### [TASK ITEM]
From the entries below, gather every line containing the string "label".
☆ ☆ ☆ ☆ ☆ ☆ ☆
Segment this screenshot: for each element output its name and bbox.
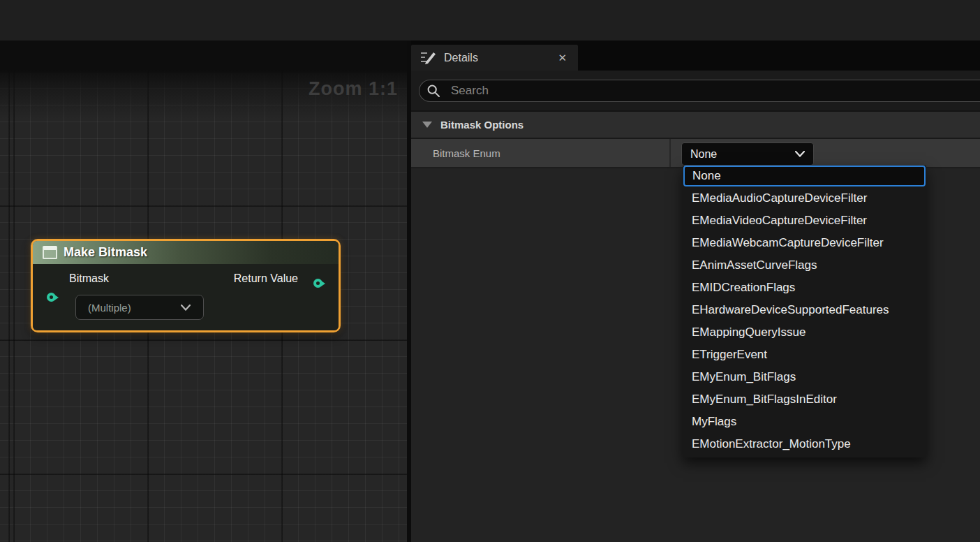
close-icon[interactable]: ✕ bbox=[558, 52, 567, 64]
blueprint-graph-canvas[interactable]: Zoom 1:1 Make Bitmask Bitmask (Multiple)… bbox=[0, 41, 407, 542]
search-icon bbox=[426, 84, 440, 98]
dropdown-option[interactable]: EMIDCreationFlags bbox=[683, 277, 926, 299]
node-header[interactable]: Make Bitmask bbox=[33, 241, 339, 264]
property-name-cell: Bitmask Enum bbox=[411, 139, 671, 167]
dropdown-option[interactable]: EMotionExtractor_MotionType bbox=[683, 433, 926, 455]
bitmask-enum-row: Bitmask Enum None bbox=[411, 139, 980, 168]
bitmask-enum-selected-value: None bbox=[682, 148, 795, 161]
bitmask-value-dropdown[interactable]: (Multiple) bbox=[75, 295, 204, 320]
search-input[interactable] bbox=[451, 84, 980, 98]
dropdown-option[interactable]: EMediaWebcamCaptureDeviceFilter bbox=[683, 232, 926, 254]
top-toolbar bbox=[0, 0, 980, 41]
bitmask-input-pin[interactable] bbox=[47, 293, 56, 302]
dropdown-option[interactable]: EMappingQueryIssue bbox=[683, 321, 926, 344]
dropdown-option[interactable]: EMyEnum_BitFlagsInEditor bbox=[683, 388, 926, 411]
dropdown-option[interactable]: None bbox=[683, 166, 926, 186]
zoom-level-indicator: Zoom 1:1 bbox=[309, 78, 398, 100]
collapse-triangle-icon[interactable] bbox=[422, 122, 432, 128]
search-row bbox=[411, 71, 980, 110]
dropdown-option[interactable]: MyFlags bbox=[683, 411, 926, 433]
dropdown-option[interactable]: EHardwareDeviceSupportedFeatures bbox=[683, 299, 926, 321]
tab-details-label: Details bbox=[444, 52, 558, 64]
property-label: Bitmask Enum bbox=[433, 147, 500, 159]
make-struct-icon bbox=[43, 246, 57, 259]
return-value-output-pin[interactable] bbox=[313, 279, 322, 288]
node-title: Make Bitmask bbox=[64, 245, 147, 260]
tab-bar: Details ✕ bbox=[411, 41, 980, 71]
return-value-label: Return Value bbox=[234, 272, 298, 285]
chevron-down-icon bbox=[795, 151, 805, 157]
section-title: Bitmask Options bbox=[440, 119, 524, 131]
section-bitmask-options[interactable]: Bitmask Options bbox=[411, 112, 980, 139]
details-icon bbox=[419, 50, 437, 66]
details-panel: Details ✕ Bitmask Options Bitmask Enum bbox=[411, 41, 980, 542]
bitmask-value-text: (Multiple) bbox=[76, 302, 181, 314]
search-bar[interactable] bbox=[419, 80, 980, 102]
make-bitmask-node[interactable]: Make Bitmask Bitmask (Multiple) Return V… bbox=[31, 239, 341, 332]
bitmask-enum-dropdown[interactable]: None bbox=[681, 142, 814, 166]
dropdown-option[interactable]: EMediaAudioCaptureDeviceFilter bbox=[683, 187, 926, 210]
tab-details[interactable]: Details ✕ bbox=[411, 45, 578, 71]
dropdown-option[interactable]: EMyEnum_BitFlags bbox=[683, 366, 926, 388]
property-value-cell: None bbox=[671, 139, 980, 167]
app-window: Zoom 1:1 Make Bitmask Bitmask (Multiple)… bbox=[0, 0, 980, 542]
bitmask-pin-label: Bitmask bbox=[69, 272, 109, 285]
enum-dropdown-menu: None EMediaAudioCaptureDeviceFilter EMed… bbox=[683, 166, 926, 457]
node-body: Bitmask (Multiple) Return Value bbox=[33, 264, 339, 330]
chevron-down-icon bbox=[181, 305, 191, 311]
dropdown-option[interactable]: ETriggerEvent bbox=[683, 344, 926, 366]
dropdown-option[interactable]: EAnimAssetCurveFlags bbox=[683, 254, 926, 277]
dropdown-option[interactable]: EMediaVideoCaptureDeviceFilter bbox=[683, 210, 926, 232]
☆ ☆ ☆ ☆ ☆ ☆ ☆
### [RESULT OF THIS EXERCISE]
tab-details-label: Details bbox=[444, 52, 558, 64]
property-label: Bitmask Enum bbox=[433, 147, 500, 159]
return-value-label: Return Value bbox=[234, 272, 298, 285]
bitmask-pin-label: Bitmask bbox=[69, 272, 109, 285]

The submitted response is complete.